Le acque del Giordano, lungi dall’essere tutelate, sono invece sfruttate da contadini israeliani e giordani per l’irrigazione dei rispettivi territori, sottraendole quindi ulteriormente alla quantità che fluisce in mare, che in tal modo diventa sempre più salato. 

All’aumento della salinità contribuiscono inoltre le acque reflue che vanno a riversarsi nel bacino, risultato degli scarichi di carbonato di potassio delle industrie che operano nella regione meridionale.

E’ tuttora fermo – pare, ostacolato da ambientalisti – il progetto che prevedeva la costruzione di un collegamento, denominato ‘Condotto della Pace’, che dalle sponde meridionali avrebbe dovuto raggiungere Aqaba, sul Mar Rosso. 

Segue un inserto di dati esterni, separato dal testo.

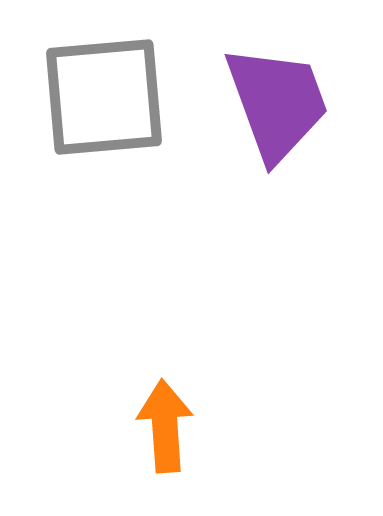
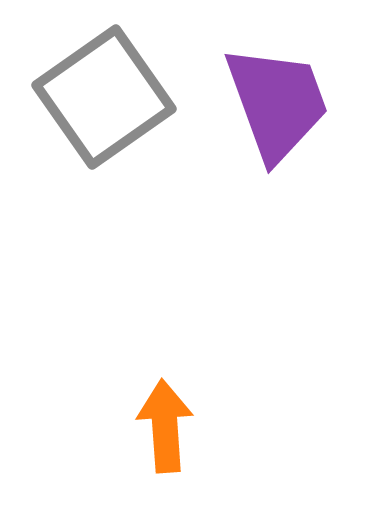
gray square: rotated 30 degrees counterclockwise
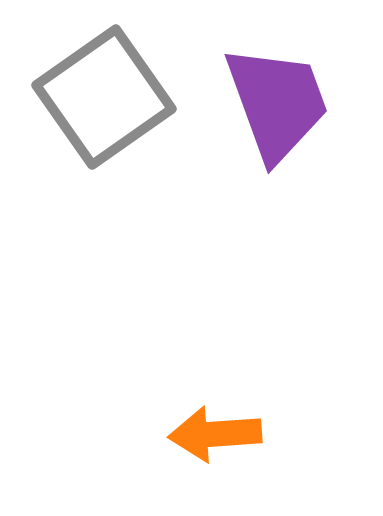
orange arrow: moved 50 px right, 8 px down; rotated 90 degrees counterclockwise
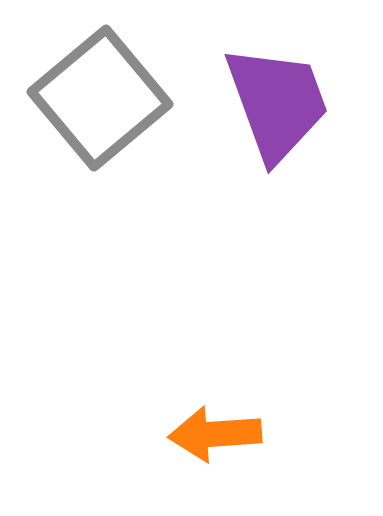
gray square: moved 4 px left, 1 px down; rotated 5 degrees counterclockwise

Sul canale avrebbero dovuto essere costruiti una centrale idroelettrica e un impianto di desalinizzazione di cui avrebbe beneficiato soprattutto la città di Amman. 

Non si esclude che purtroppo la responsabilità principale dell’opposizione alla realizzazione dell’impresa sia invece da imputarsi all’instabilità politica che mina l’intera regione.